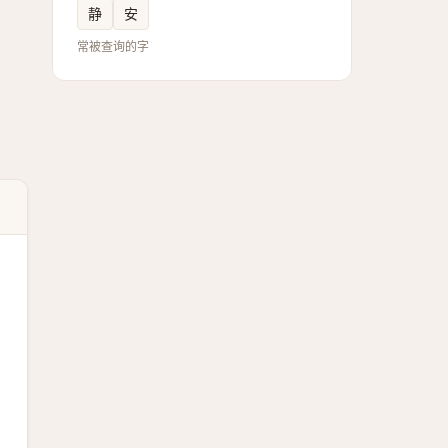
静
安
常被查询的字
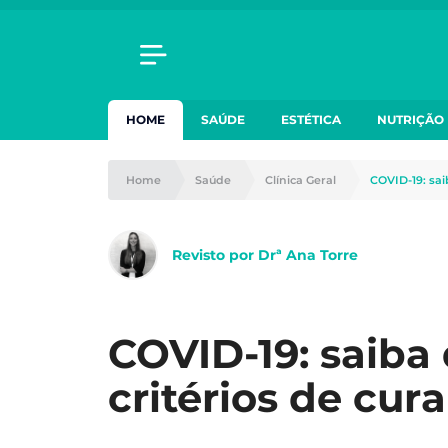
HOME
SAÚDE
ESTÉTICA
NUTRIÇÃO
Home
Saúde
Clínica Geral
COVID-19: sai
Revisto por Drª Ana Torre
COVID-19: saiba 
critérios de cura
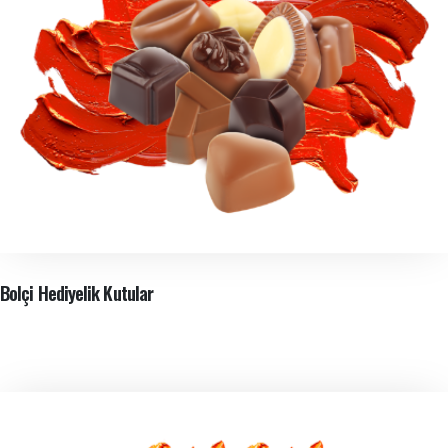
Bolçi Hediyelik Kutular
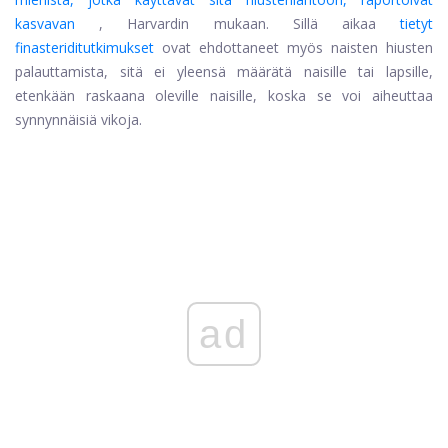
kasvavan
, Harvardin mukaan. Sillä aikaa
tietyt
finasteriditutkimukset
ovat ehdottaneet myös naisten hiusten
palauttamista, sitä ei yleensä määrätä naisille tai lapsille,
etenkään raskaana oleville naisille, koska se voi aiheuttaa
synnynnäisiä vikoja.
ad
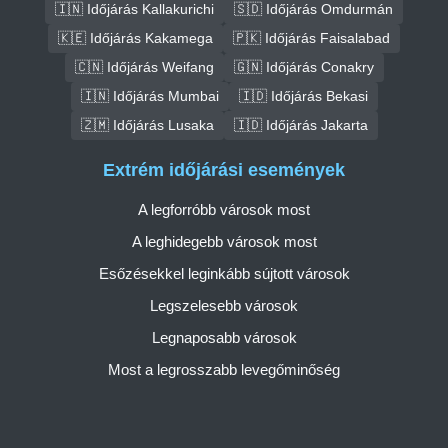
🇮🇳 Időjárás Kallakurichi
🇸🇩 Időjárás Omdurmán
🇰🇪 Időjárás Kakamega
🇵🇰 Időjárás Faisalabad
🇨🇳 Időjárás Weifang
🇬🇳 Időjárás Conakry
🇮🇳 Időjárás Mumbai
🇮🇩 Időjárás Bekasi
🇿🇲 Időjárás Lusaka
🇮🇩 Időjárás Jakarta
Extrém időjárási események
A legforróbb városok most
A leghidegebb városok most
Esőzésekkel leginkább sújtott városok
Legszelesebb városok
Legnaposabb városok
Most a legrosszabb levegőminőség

++++++++++

All lines that contain the word "városok" should be copied from the listing.

A legforróbb városok most
A leghidegebb városok most
Esőzésekkel leginkább sújtott városok
Legszelesebb városok
Legnaposabb városok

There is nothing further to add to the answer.